__What to produce__.
Return all lines of the listing below that carry the word "soubory".
===== Extracted information =====
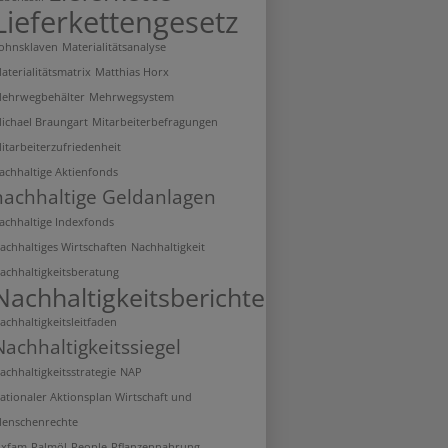
Lieferkettengesetz
ohnsklaven
Materialitätsanalyse
aterialitätsmatrix
Matthias Horx
ehrwegbehälter
Mehrwegsystem
ichael Braungart
Mitarbeiterbefragungen
itarbeiterzufriedenheit
achhaltige Aktienfonds
nachhaltige Geldanlagen
achhaltige Indexfonds
achhaltiges Wirtschaften
Nachhaltigkeit
achhaltigkeitsberatung
Nachhaltigkeitsberichterstattung
achhaltigkeitsleitfaden
Nachhaltigkeitssiegel
achhaltigkeitsstrategie
NAP
ationaler Aktionsplan Wirtschaft und
enschenrechte
xfam
Palmöl
People
Pflanzennahrung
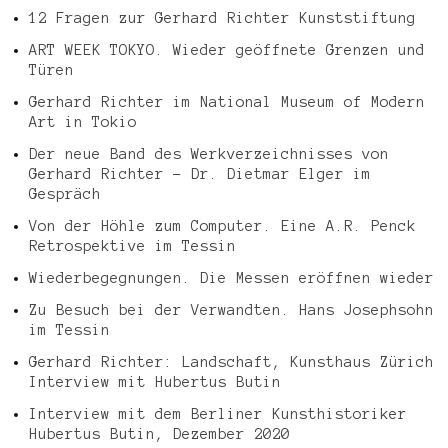
12 Fragen zur Gerhard Richter Kunststiftung
ART WEEK TOKYO. Wieder geöffnete Grenzen und
Türen
Gerhard Richter im National Museum of Modern
Art in Tokio
Der neue Band des Werkverzeichnisses von
Gerhard Richter – Dr. Dietmar Elger im
Gespräch
Von der Höhle zum Computer. Eine A.R. Penck
Retrospektive im Tessin
Wiederbegegnungen. Die Messen eröffnen wieder
Zu Besuch bei der Verwandten. Hans Josephsohn
im Tessin
Gerhard Richter: Landschaft, Kunsthaus Zürich
Interview mit Hubertus Butin
Interview mit dem Berliner Kunsthistoriker
Hubertus Butin, Dezember 2020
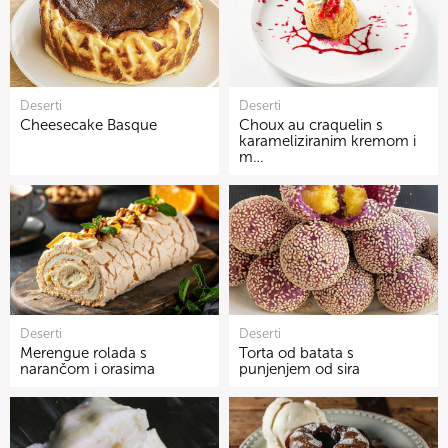
Deserti
Deserti
Cheesecake Basque
Choux au craquelin s
karameliziranim kremom i
m…
Deserti
Deserti
Merengue rolada s
Torta od batata s
narančom i orasima
punjenjem od sira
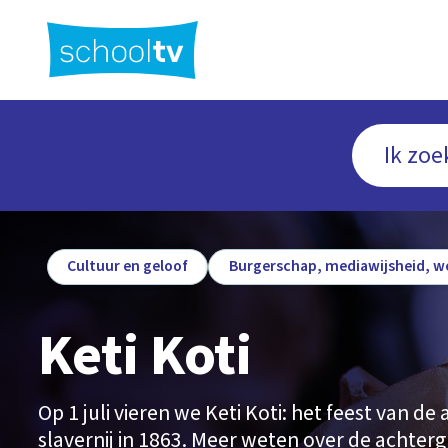
Ga
naar
hoofdinhoud
Cultuur en geloof
Burgerschap, mediawijsheid, w
Keti Koti
Op 1 juli vieren we Keti Koti: het feest van de
slavernij in 1863. Meer weten over de achterg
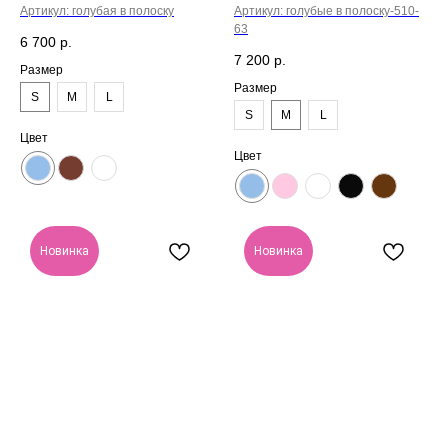
Артикул:
голубая в полоску
Артикул:
голубые в полоску-510-
63
6 700
р.
7 200
р.
Размер
Размер
S
M
L
S
M
L
Цвет
Цвет
Новинка
Новинка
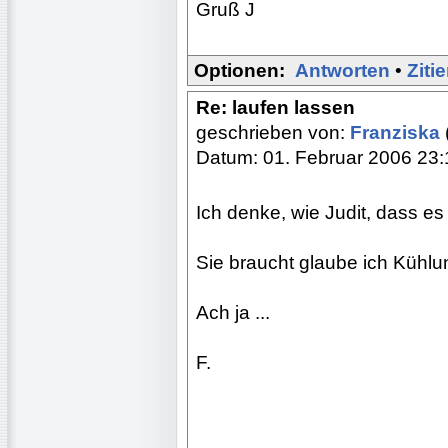
Gruß J
Optionen:
Antworten
•
Ziti
Re: laufen lassen
geschrieben von:
Franziska
Datum: 01. Februar 2006 23:
Ich denke, wie Judit, dass es
Sie braucht glaube ich Kühlun
Ach ja ...
F.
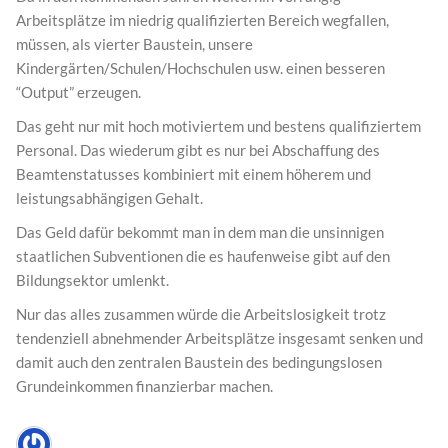
Arbeitsplätze im niedrig qualifizierten Bereich wegfallen,
müssen, als vierter Baustein, unsere
Kindergärten/Schulen/Hochschulen usw. einen besseren
“Output” erzeugen.
Das geht nur mit hoch motiviertem und bestens qualifiziertem
Personal. Das wiederum gibt es nur bei Abschaffung des
Beamtenstatusses kombiniert mit einem höherem und
leistungsabhängigen Gehalt.
Das Geld dafür bekommt man in dem man die unsinnigen
staatlichen Subventionen die es haufenweise gibt auf den
Bildungsektor umlenkt.
Nur das alles zusammen würde die Arbeitslosigkeit trotz
tendenziell abnehmender Arbeitsplätze insgesamt senken und
damit auch den zentralen Baustein des bedingungslosen
Grundeinkommen finanzierbar machen.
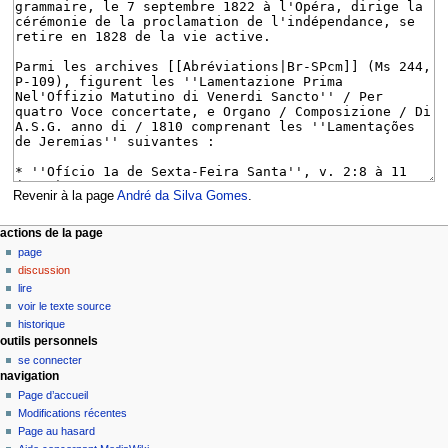
Revenir à la page
André da Silva Gomes
.
M
actions de la page
page
e
discussion
n
lire
u
voir le texte source
d
historique
outils personnels
e
se connecter
n
navigation
a
Page d’accueil
v
Modifications récentes
i
Page au hasard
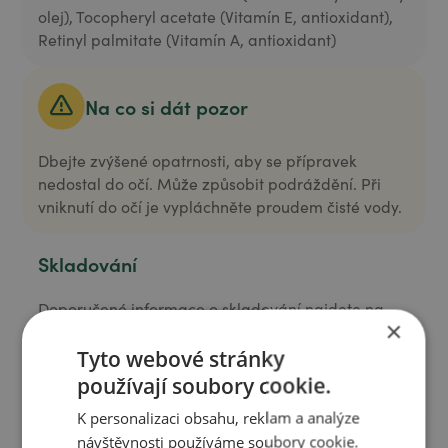
olej), Tocopheryl acetate (Vitamín E, antioxidant),
Retinyl palmitate (Vitamín A, antioxidant)
Na co si dát pozor
Dbejte zvýšené opatrnosti, aby se přípravek
nedostal do očí. Může způsobit podráždění. Při
vniknutí do očí je vypláchněte proudem čisté vody.
Skladování
Doporučené informace o skladování najdete na
×
stránkách prodejce.
Více informací o skladování
Tyto webové stránky
používají soubory cookie.
K personalizaci obsahu, reklam a analýze
Nahlédněte
návštěvnosti používáme soubory cookie.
=====
__Exercise output__.
používají soubory cookie.
návštěvnosti používáme soubory cookie.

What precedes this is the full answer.